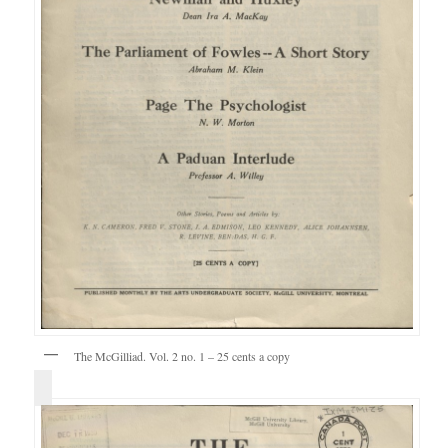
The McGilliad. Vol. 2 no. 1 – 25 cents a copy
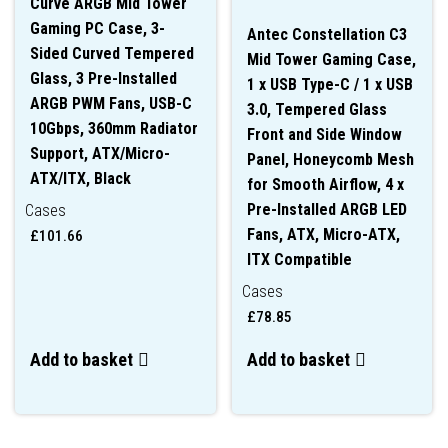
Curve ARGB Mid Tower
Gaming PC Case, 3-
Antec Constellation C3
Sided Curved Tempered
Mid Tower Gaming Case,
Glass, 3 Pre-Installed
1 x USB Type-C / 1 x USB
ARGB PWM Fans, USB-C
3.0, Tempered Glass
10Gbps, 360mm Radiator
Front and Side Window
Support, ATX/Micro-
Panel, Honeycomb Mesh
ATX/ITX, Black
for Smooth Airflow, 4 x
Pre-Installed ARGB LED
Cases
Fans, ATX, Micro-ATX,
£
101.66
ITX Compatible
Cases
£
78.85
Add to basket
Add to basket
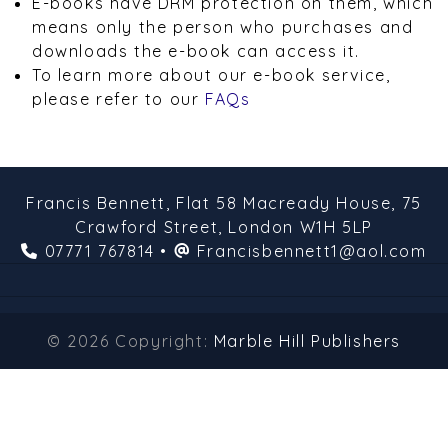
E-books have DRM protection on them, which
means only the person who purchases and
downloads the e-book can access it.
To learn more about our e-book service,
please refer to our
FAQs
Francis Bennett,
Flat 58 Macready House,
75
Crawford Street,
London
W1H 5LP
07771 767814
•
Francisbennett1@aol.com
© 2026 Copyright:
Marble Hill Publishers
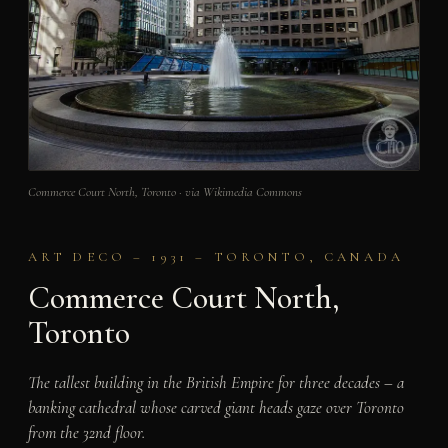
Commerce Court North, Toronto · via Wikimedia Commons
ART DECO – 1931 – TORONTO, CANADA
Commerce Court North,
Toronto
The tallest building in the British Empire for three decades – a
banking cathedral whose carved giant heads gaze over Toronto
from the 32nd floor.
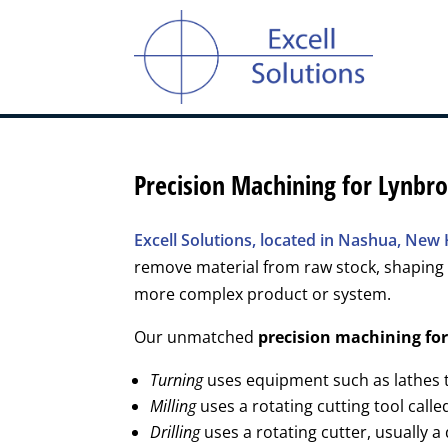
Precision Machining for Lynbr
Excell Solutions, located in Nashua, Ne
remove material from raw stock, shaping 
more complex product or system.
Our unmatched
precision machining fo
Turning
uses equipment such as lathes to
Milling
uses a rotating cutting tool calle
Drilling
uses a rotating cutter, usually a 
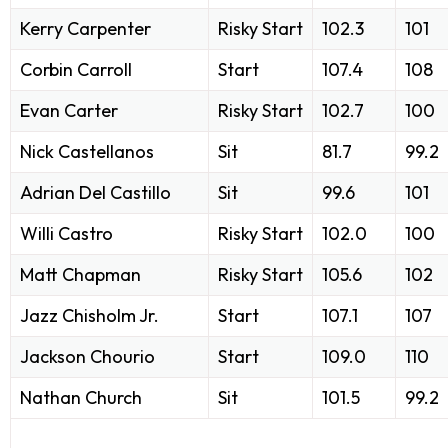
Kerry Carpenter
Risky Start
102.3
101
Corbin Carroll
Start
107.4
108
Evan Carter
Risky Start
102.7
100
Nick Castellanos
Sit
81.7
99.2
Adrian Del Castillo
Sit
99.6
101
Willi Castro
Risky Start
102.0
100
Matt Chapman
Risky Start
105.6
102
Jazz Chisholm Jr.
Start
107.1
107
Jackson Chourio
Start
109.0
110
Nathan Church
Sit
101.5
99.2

◆ **Exercise goal**
Please write out exactly, and only, the lines from the beginning of the entries through the line containing "for Smooth Airflow, 4 x", including both and skipping all pictures.

◆ **Solution below**
The McGilliad. Vol. 2 no. 1 – 25 cents a copy
Curve ARGB Mid Tower
Gaming PC Case, 3-
Antec Constellation C3
Sided Curved Tempered
Mid Tower Gaming Case,
Glass, 3 Pre-Installed
1 x USB Type-C / 1 x USB
ARGB PWM Fans, USB-C
3.0, Tempered Glass
10Gbps, 360mm Radiator
Front and Side Window
Support, ATX/Micro-
Panel, Honeycomb Mesh
ATX/ITX, Black
for Smooth Airflow, 4 x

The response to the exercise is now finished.